(Stored items)
___

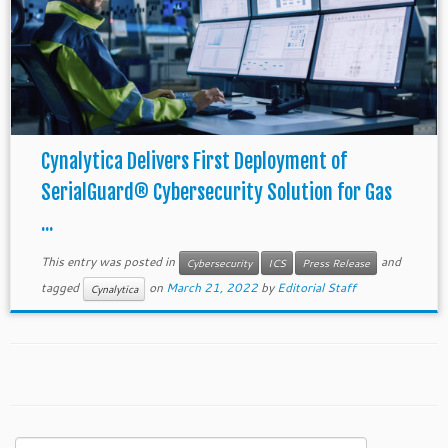
Cynalytica Delivers First Deployment of
SerialGuard® Cybersecurity Solution for Gas
...
This entry was posted in
and
Cybersecurity
ICS
Press Release
tagged
on
March 21, 2022
by
Editorial Staff
Cynalytica
Search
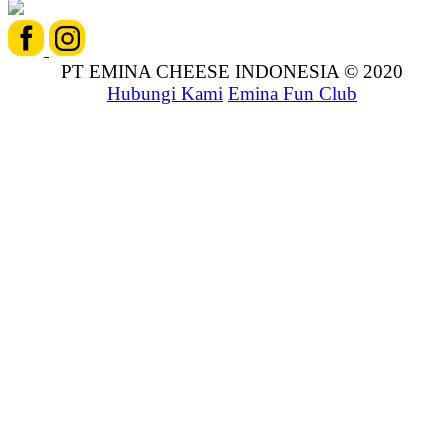
PT EMINA CHEESE INDONESIA © 2020
Hubungi Kami
Emina Fun Club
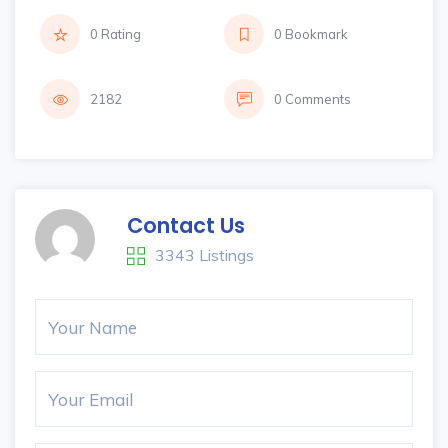
0 Rating
0 Bookmark
2182
0 Comments
Contact Us
3343 Listings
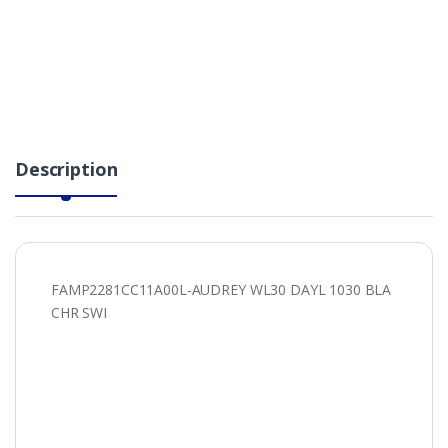
Description
FAMP2281CC11A00L-AUDREY WL30 DAYL 1030 BLA
CHR SWI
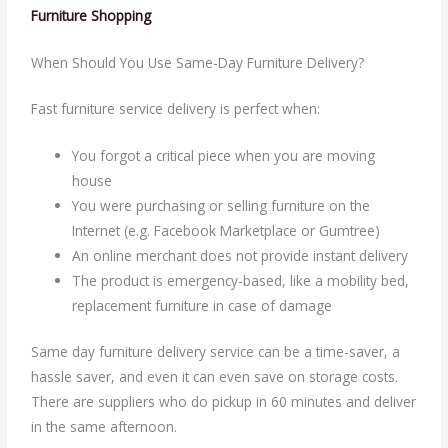
Furniture Shopping
When Should You Use Same-Day Furniture Delivery?
Fast furniture service delivery is perfect when:
You forgot a critical piece when you are moving
house
You were purchasing or selling furniture on the
Internet (e.g. Facebook Marketplace or Gumtree)
An online merchant does not provide instant delivery
The product is emergency-based, like a mobility bed,
replacement furniture in case of damage
Same day furniture delivery service can be a time-saver, a
hassle saver, and even it can even save on storage costs.
There are suppliers who do pickup in 60 minutes and deliver
in the same afternoon.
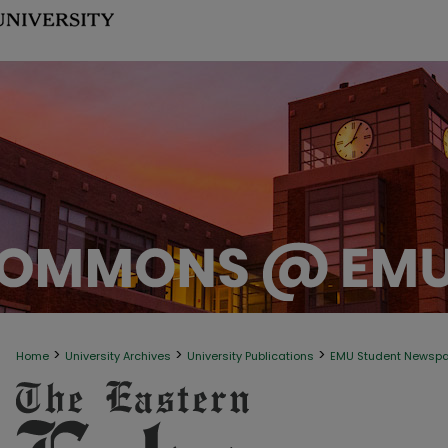
>
>
>
Home
University Archives
University Publications
EMU Student Newsp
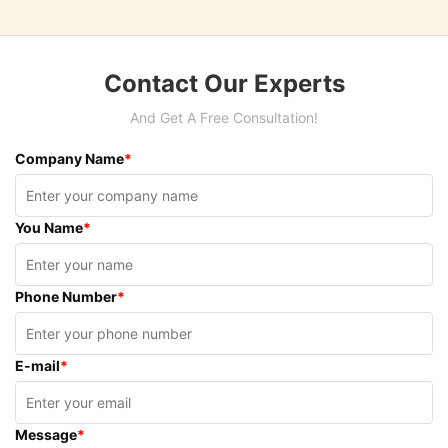
Contact Our Experts
And Get A Free Consultation!
Company Name
*
You Name
*
Phone Number
*
E-mail
*
Message
*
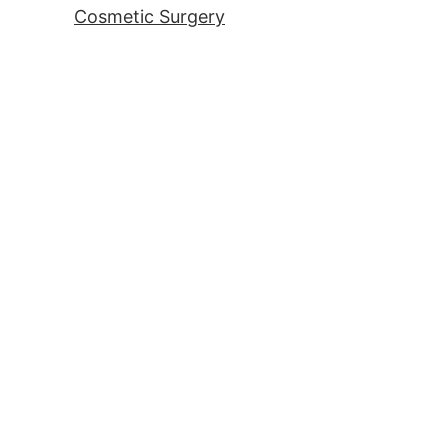
Cosmetic Surgery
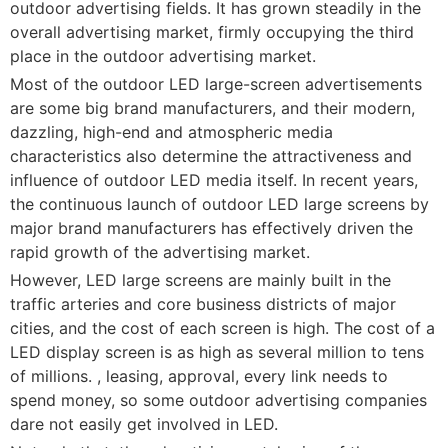
outdoor advertising fields. It has grown steadily in the
overall advertising market, firmly occupying the third
place in the outdoor advertising market.
Most of the outdoor LED large-screen advertisements
are some big brand manufacturers, and their modern,
dazzling, high-end and atmospheric media
characteristics also determine the attractiveness and
influence of outdoor LED media itself. In recent years,
the continuous launch of outdoor LED large screens by
major brand manufacturers has effectively driven the
rapid growth of the advertising market.
However, LED large screens are mainly built in the
traffic arteries and core business districts of major
cities, and the cost of each screen is high. The cost of a
LED display screen is as high as several million to tens
of millions. , leasing, approval, every link needs to
spend money, so some outdoor advertising companies
dare not easily get involved in LED.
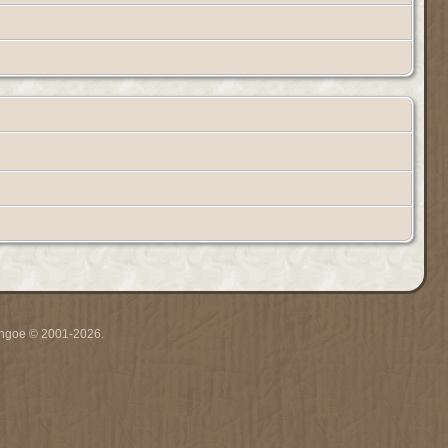
ythgoe © 2001-2026.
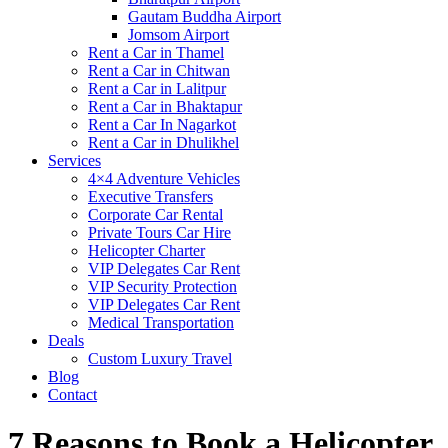
Gautam Buddha Airport
Jomsom Airport
Rent a Car in Thamel
Rent a Car in Chitwan
Rent a Car in Lalitpur
Rent a Car in Bhaktapur
Rent a Car In Nagarkot
Rent a Car in Dhulikhel
Services
4×4 Adventure Vehicles
Executive Transfers
Corporate Car Rental
Private Tours Car Hire
Helicopter Charter
VIP Delegates Car Rent
VIP Security Protection
VIP Delegates Car Rent
Medical Transportation
Deals
Custom Luxury Travel
Blog
Contact
7 Reasons to Book a Helicopter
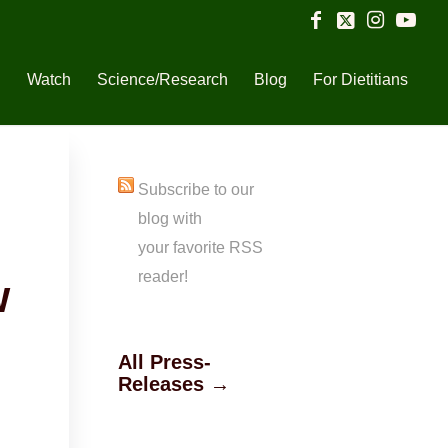
n
Watch
Science/Research
Blog
For Dietitians
Subscribe to our
blog with
your favorite RSS
reader!
w
All Press-
Releases →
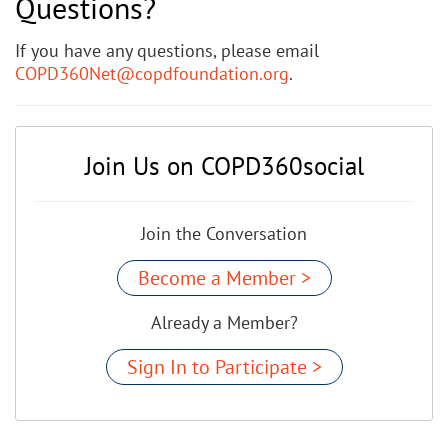
Questions?
If you have any questions, please email
COPD360Net@copdfoundation.org
.
Join Us on COPD360social
Join the Conversation
Become a Member >
Already a Member?
Sign In to Participate >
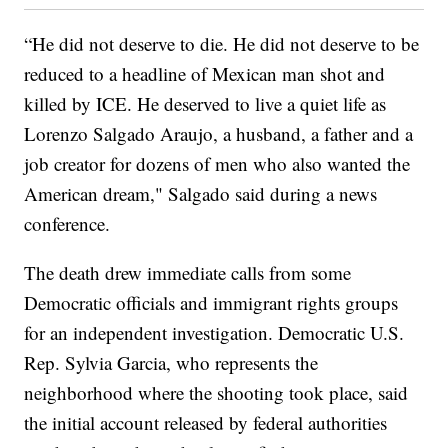
“He did not deserve to die. He did not deserve to be
reduced to a headline of Mexican man shot and
killed by ICE. He deserved to live a quiet life as
Lorenzo Salgado Araujo, a husband, a father and a
job creator for dozens of men who also wanted the
American dream," Salgado said during a news
conference.
The death drew immediate calls from some
Democratic officials and immigrant rights groups
for an independent investigation. Democratic U.S.
Rep. Sylvia Garcia, who represents the
neighborhood where the shooting took place, said
the initial account released by federal authorities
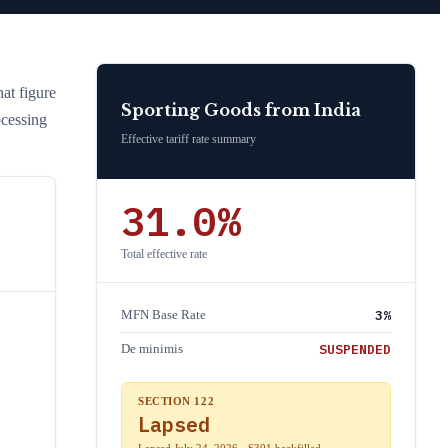
hat figure
Sporting Goods
from
India
ocessing
Effective tariff rate summary
31.0
%
Total effective rate
3
%
MFN Base Rate
SUSPENDED
De minimis
SECTION 122
Lapsed
Lapsed July 24, 2026 · S301 backfilled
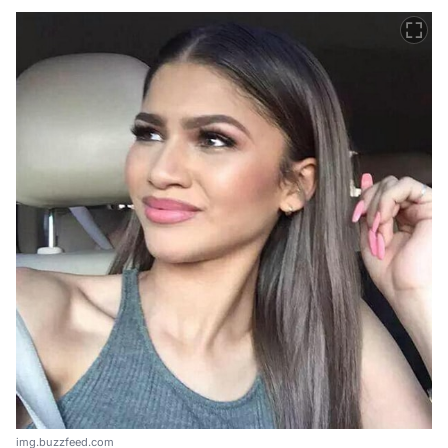
img.buzzfeed.com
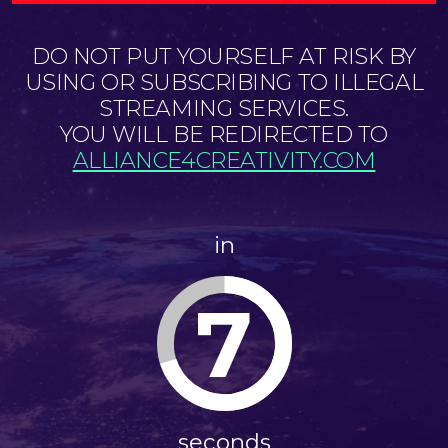
DO NOT PUT YOURSELF AT RISK BY
USING OR SUBSCRIBING TO ILLEGAL
STREAMING SERVICES.
YOU WILL BE REDIRECTED TO
ALLIANCE4CREATIVITY.COM
in
7
seconds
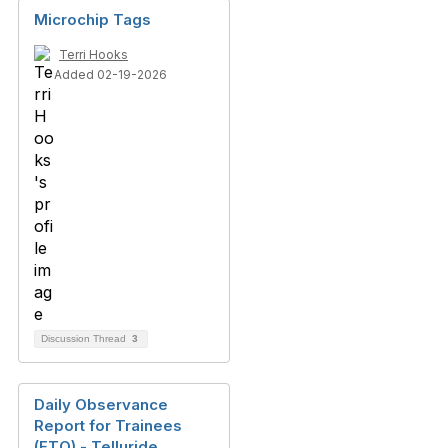
Microchip Tags
Terri Hooks
Added 02-19-2026
Discussion Thread
3
Daily Observance
Report for Trainees
(FTO) - Telluride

___

TASK GOAL
A word-for-word copy of the entries above is what is needed, without any images.

ANSWER SPACE
Cynalytica Delivers First Deployment of
SerialGuard® Cybersecurity Solution for Gas
...
This entry was posted in
and
Cybersecurity
ICS
Press Release
tagged
on
March 21, 2022
by
Editorial Staff
Cynalytica
Search
PT EMINA CHEESE INDONESIA © 2020
Hubungi Kami
Emina Fun Club
0 Rating
0 Bookmark
2182
0 Comments
Contact Us
3343 Listings
Description
FAMP2281CC11A00L-AUDREY WL30 DAYL 1030 BLA
CHR SWI
Furniture Shopping
When Should You Use Same-Day Furniture Delivery?
Fast furniture service delivery is perfect when:
You forgot a critical piece when you are moving
house
You were purchasing or selling furniture on the
Internet (e.g. Facebook Marketplace or Gumtree)
An online merchant does not provide instant delivery
The product is emergency-based, like a mobility bed,
replacement furniture in case of damage
Same day furniture delivery service can be a time-saver, a
hassle saver, and even it can even save on storage costs.
There are suppliers who do pickup in 60 minutes and deliver
in the same afternoon.
>
>
>
Home
University Archives
University Publications
EMU Student Newsp
Contact Our Experts
And Get A Free Consultation!
Company Name
*
You Name
*
Phone Number
*
E-mail
*
Message
*
Cosmetic Surgery
outdoor advertising fields. It has grown steadily in the
overall advertising market, firmly occupying the third
place in the outdoor advertising market.
Most of the outdoor LED large-screen advertisements
are some big brand manufacturers, and their modern,
dazzling, high-end and atmospheric media
characteristics also determine the attractiveness and
influence of outdoor LED media itself. In recent years,
the continuous launch of outdoor LED large screens by
major brand manufacturers has effectively driven the
rapid growth of the advertising market.
However, LED large screens are mainly built in the
traffic arteries and core business districts of major
cities, and the cost of each screen is high. The cost of a
LED display screen is as high as several million to tens
of millions. , leasing, approval, every link needs to
spend money, so some outdoor advertising companies
dare not easily get involved in LED.
ythgoe © 2001-2026.
Gautam Buddha Airport
Jomsom Airport
Rent a Car in Thamel
Rent a Car in Chitwan
Rent a Car in Lalitpur
Rent a Car in Bhaktapur
Rent a Car In Nagarkot
Rent a Car in Dhulikhel
Services
4×4 Adventure Vehicles
Executive Transfers
Corporate Car Rental
Private Tours Car Hire
Helicopter Charter
VIP Delegates Car Rent
VIP Security Protection
VIP Delegates Car Rent
Medical Transportation
Deals
Custom Luxury Travel
Blog
Contact
7 Reasons to Book a Helicopter
n
Watch
Science/Research
Blog
For Dietitians
Subscribe to our
blog with
your favorite RSS
reader!
w
All Press-
Releases →
Questions?
If you have any questions, please email
COPD360Net@copdfoundation.org
.
Join Us on COPD360social
Join the Conversation
Become a Member >
Already a Member?
Sign In to Participate >
“He did not deserve to die. He did not deserve to be
reduced to a headline of Mexican man shot and
killed by ICE. He deserved to live a quiet life as
Lorenzo Salgado Araujo, a husband, a father and a
job creator for dozens of men who also wanted the
American dream," Salgado said during a news
conference.
The death drew immediate calls from some
Democratic officials and immigrant rights groups
for an independent investigation. Democratic U.S.
Rep. Sylvia Garcia, who represents the
neighborhood where the shooting took place, said
the initial account released by federal authorities
hat figure
Sporting Goods
from
India
ocessing
Effective tariff rate summary
31.0
%
Total effective rate
3
%
MFN Base Rate
SUSPENDED
De minimis
SECTION 122
Lapsed
Lapsed July 24, 2026 · S301 backfilled
img.buzzfeed.com
DO NOT PUT YOURSELF AT RISK BY
USING OR SUBSCRIBING TO ILLEGAL
STREAMING SERVICES.
YOU WILL BE REDIRECTED TO
ALLIANCE4CREATIVITY.COM
in
7
seconds
Microchip Tags
Terri Hooks
Added 02-19-2026
Discussion Thread
3
Daily Observance
Report for Trainees
(FTO) - Telluride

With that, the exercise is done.